■ Exercise prompt ■
Extract the final stretch of the data: the line that contains "お客様にはご不便をおかけいたしますが、何卒ご理" and every line after it, unaltered, and no other lines.

■ Supplied data ■
══════════

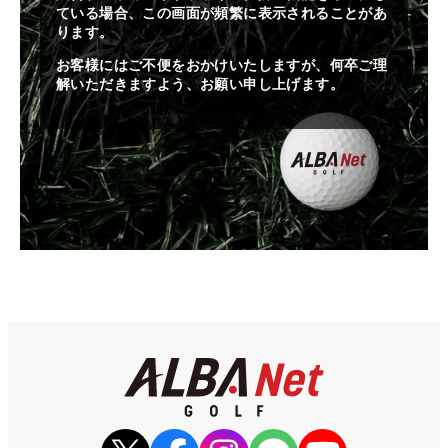
ている場合、この画面が頻繁に表示されることがあ
ります。
お客様にはご不便をおかけいたしますが、何卒ご理
解いただきますよう、お願い申し上げます。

══════════

■ Reply ■
お客様にはご不便をおかけいたしますが、何卒ご理
解いただきますよう、お願い申し上げます。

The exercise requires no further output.